As I was watching I’m Still Here, the Casey Affleck directed documentary about Joaquin Phoenix’s attempt to ditch his acting career to begin a hip-hop career, I was excited to see where this was going to take me.
It starts out real enough. Phoenix has his back to the camera and is wondering aloud about his career. If he is the moody, pensive actor he’s made out to be because that’s what the media said he was or if he was that before the press caught on. He’s been an actor so long that he doesn’t know his real ‘self’. Who is ‘Joaquin Phoenix’ he’s asking?
On top of that, he’s sick of acting. It’s not real – acting; a director tells you where to stand, you’re speaking someone else’s words. He’s sick of it and now he want’s a change.

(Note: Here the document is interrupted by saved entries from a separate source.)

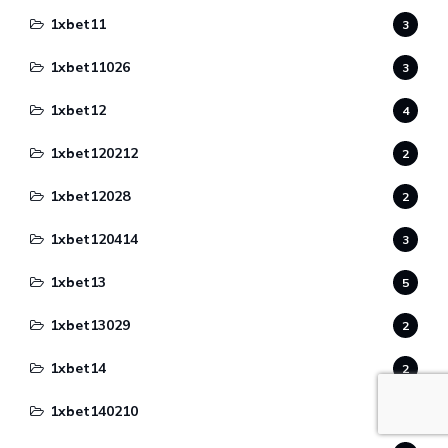
1xbet11
3
1xbet11026
3
1xbet12
4
1xbet120212
2
1xbet12028
2
1xbet120414
3
1xbet13
5
1xbet13029
2
1xbet14
2
1xbet140210
1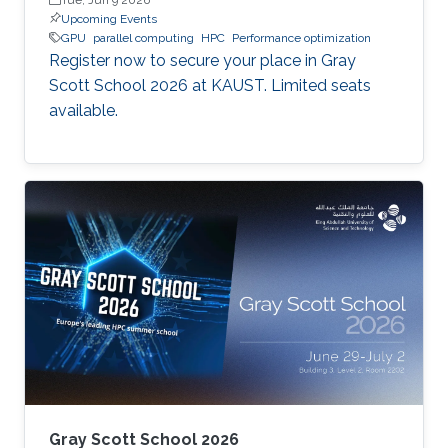
Upcoming Events
GPU
parallel computing
HPC
Performance optimization
Register now to secure your place in Gray
Scott School 2026 at KAUST. Limited seats
available.
Gray Scott School 2026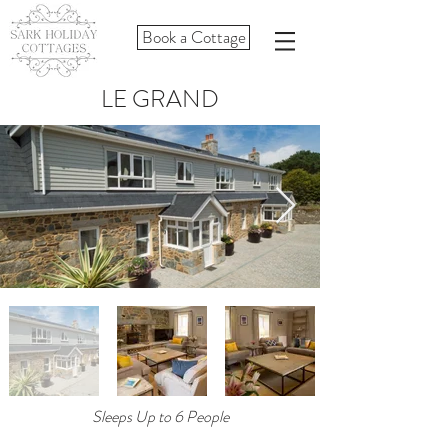
Book a Cottage
LE GRAND
Sleeps Up to 6 People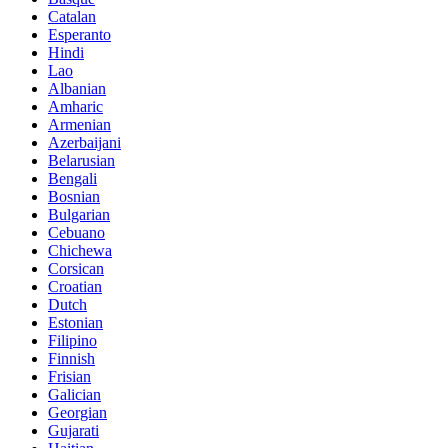
Catalan
Esperanto
Hindi
Lao
Albanian
Amharic
Armenian
Azerbaijani
Belarusian
Bengali
Bosnian
Bulgarian
Cebuano
Chichewa
Corsican
Croatian
Dutch
Estonian
Filipino
Finnish
Frisian
Galician
Georgian
Gujarati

So, he grows a beard, gains about 30 pounds and wants to put out a hip-hop record.
As the first 20 minutes roll on, I’m trying to figure out if, in fact, this is one big hoax on all of us.It certainley seems real enough at first. But as the movie progresses things seem to get a little staged. There’s an extended scene with a couple of hookers (I’m not sure why it’s there because it doesn’t advance anything in the story… but the nudity was nice) and one scene where someone films himself doing something completely disgusting. I mean completely!

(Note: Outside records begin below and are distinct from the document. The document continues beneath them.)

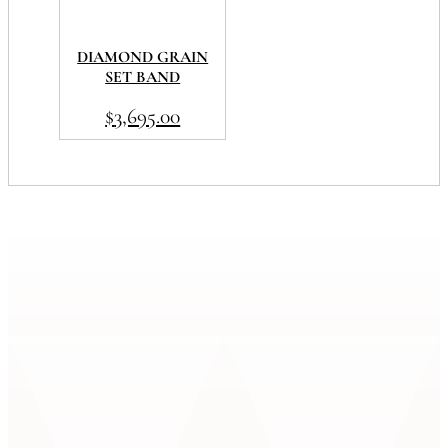
DIAMOND GRAIN
SET BAND
$
3,695.00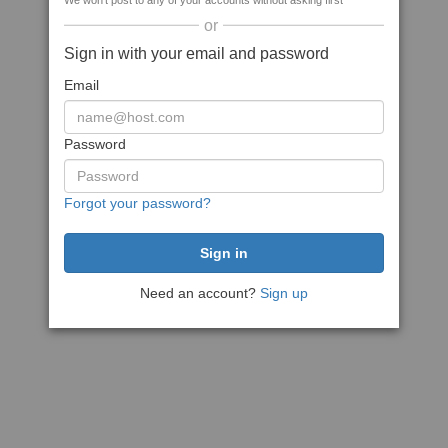
We won't post to any of your accounts without asking first
or
Sign in with your email and password
Email
Password
Forgot your password?
Need an account?
Sign up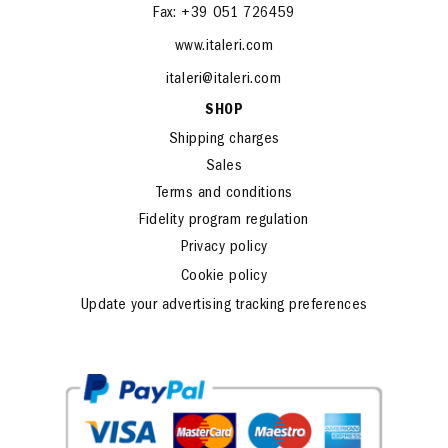
Fax: +39 051 726459
www.italeri.com
italeri@italeri.com
SHOP
Shipping charges
Sales
Terms and conditions
Fidelity program regulation
Privacy policy
Cookie policy
Update your advertising tracking preferences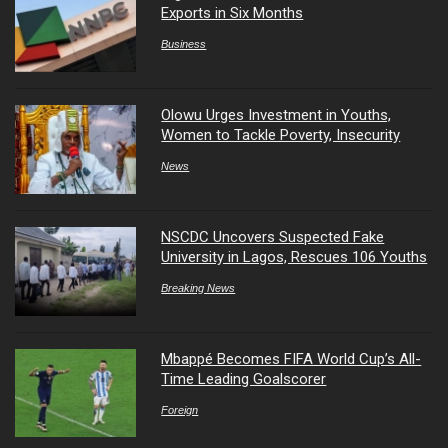
Exports in Six Months
Business
Olowu Urges Investment in Youths,
Women to Tackle Poverty, Insecurity
News
NSCDC Uncovers Suspected Fake
University in Lagos, Rescues 106 Youths
Breaking News
Mbappé Becomes FIFA World Cup’s All-
Time Leading Goalscorer
Foreign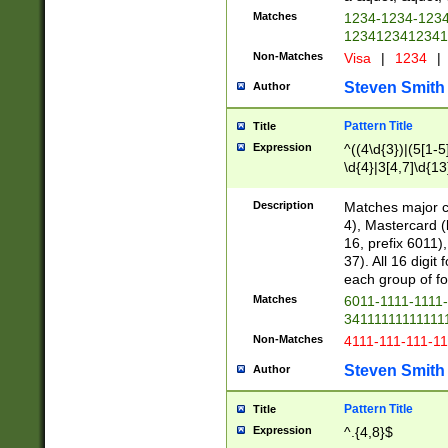
Matches
1234-1234-123
1234123412341
Non-Matches
Visa
|
1234
|
Steven Smith
Author
Pattern Title
Title
Expression
^((4\d{3})|(5[1-5
\d{4}|3[4,7]\d{13
Description
Matches major cr
4), Mastercard (
16, prefix 6011)
37). All 16 digi
each group of fou
Matches
6011-1111-1111
34111111111111
Non-Matches
4111-111-111-1
Steven Smith
Author
Pattern Title
Title
Expression
^.{4,8}$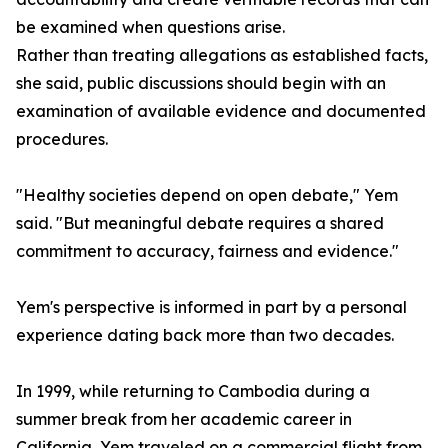
be examined when questions arise.
Rather than treating allegations as established facts,
she said, public discussions should begin with an
examination of available evidence and documented
procedures.
"Healthy societies depend on open debate," Yem
said. "But meaningful debate requires a shared
commitment to accuracy, fairness and evidence."
Yem's perspective is informed in part by a personal
experience dating back more than two decades.
In 1999, while returning to Cambodia during a
summer break from her academic career in
California, Yem traveled on a commercial flight from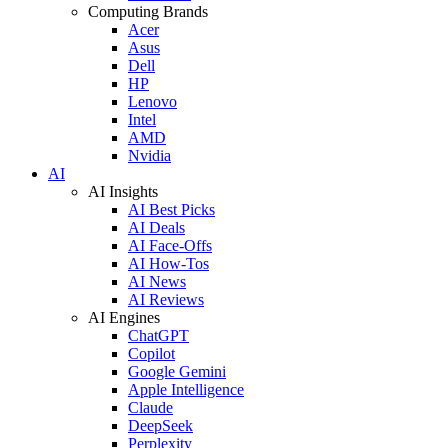
Computing Brands
Acer
Asus
Dell
HP
Lenovo
Intel
AMD
Nvidia
AI
AI Insights
AI Best Picks
AI Deals
AI Face-Offs
AI How-Tos
AI News
AI Reviews
AI Engines
ChatGPT
Copilot
Google Gemini
Apple Intelligence
Claude
DeepSeek
Perplexity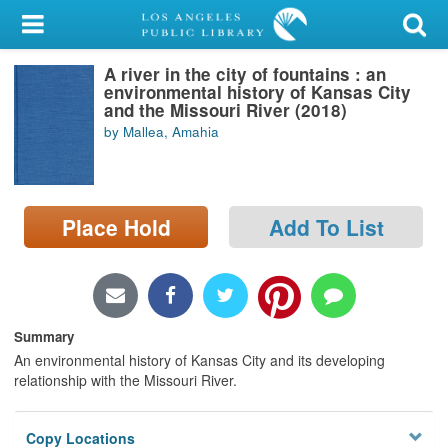
My Account
A river in the city of fountains : an
Library Card
environmental history of Kansas City
and the Missouri River (2018)
Sign In
by Mallea, Amahia
Search
Place Hold
Add To List
Locations/Hours (external
page)
Privacy
Summary
An environmental history of Kansas City and its developing
relationship with the Missouri River.
Copy Locations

If this is real, I have to question Phoenix’s judgement on some things, namely the amount of drugs he uses in the film. If my brother famously died on a sidewalk from a drug overdose, I would never touch a drug…but thats me.

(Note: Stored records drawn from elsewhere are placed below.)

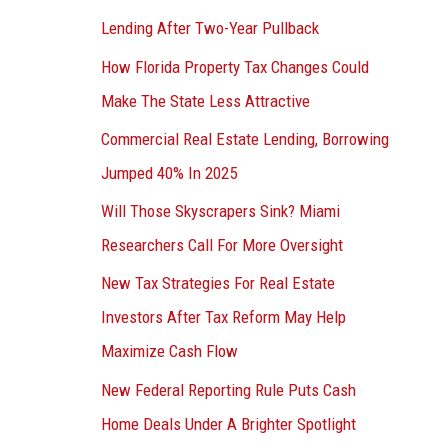
Lending After Two-Year Pullback
How Florida Property Tax Changes Could
Make The State Less Attractive
Commercial Real Estate Lending, Borrowing
Jumped 40% In 2025
Will Those Skyscrapers Sink? Miami
Researchers Call For More Oversight
New Tax Strategies For Real Estate
Investors After Tax Reform May Help
Maximize Cash Flow
New Federal Reporting Rule Puts Cash
Home Deals Under A Brighter Spotlight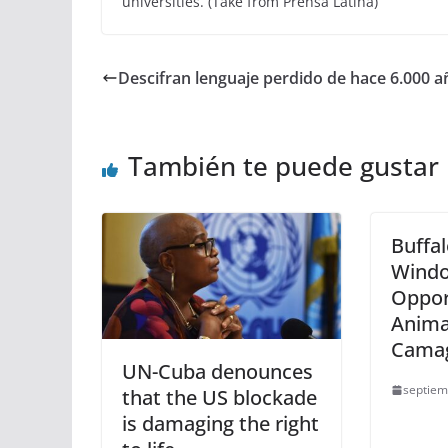
universities. (Take from Prensa Latina)
Descifran lenguaje perdido de hace 6.000 a
También te puede gustar
Buffal
Windo
Oppor
Anima
Cama
UN-Cuba denounces
septiem
that the US blockade
is damaging the right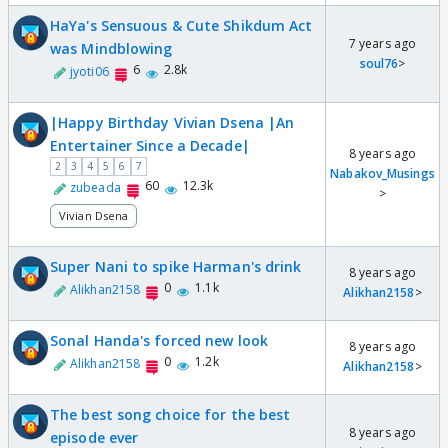
HaYa's Sensuous & Cute Shikdum Act
7 years ago
was Mindblowing
soul76
>
6
2.8k
jyoti06
|Happy Birthday Vivian Dsena |An
Entertainer Since a Decade|
8 years ago
2
3
4
5
6
7
Nabakov_Musings
60
12.3k
zubeada
>
Vivian Dsena
Super Nani to spike Harman's drink
8 years ago
0
1.1k
Alikhan2158
Alikhan2158
>
Sonal Handa's forced new look
8 years ago
0
1.2k
Alikhan2158
Alikhan2158
>
The best song choice for the best
8 years ago
episode ever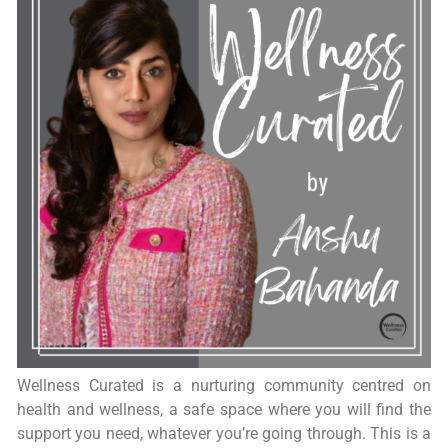
Wellness Curated is a nurturing community centred on
health and wellness, a safe space where you will find the
support you need, whatever you’re going through. This is a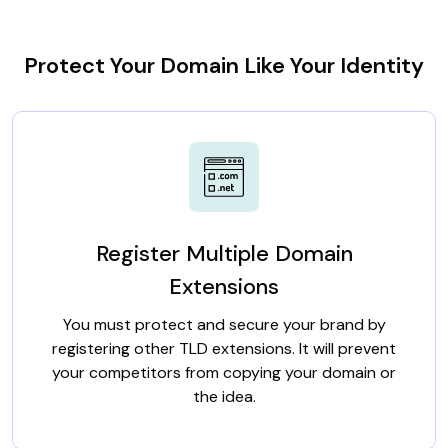
Protect Your Domain Like Your Identity
Register Multiple Domain
Extensions
You must protect and secure your brand by
registering other TLD extensions. It will prevent
your competitors from copying your domain or
the idea.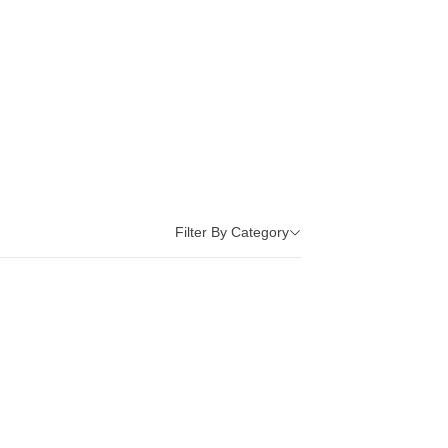
Filter By Category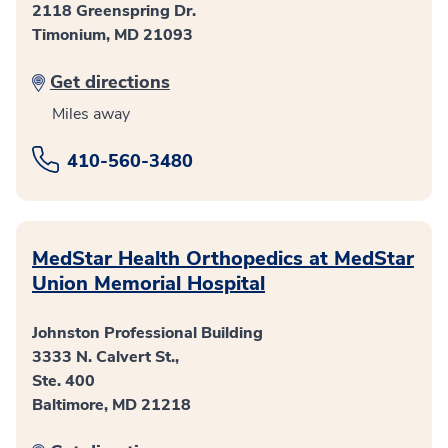
2118 Greenspring Dr.
Timonium, MD 21093
Get directions
Miles away
410-560-3480
MedStar Health Orthopedics at MedStar
Union Memorial Hospital
Johnston Professional Building
3333 N. Calvert St.,
Ste. 400
Baltimore, MD 21218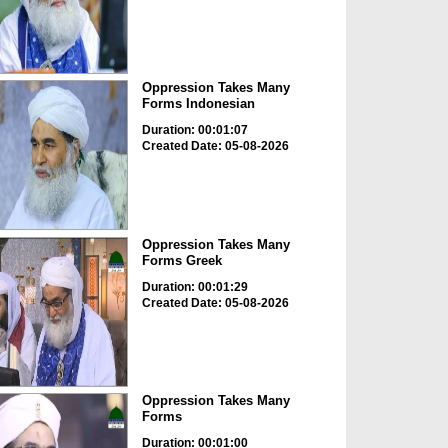
Oppression Takes Many
Forms Indonesian
Duration: 00:01:07
Created Date: 05-08-2026
Oppression Takes Many
Forms Greek
Duration: 00:01:29
Created Date: 05-08-2026
Oppression Takes Many
Forms
Duration: 00:01:00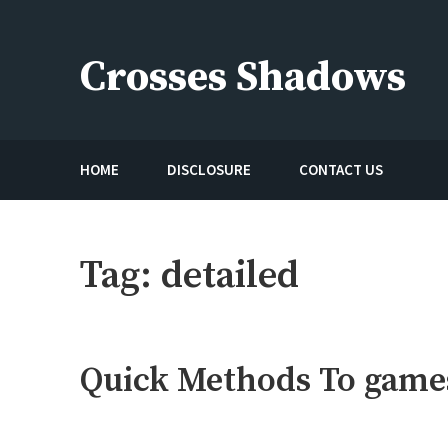
Skip
to
Crosses Shadows
content
Just play have fun enjoy the games
HOME
DISCLOSURE
CONTACT US
Tag:
detailed
Quick Methods To games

The story continues as it shows his further decline into a drug and mental haze. It’s actually hard to watch at times. It also shows what happened behind the scenes of his now famous appearance on the Late Show with David Letterman. The portion that shows him and Letterman was actually the funniest part of the whole film.
In the end, yeah, it’s a hoax. It’s gotta be. I won’t give anything away but watch the final credits and stay till the very end.You’ll see what I’m talking about.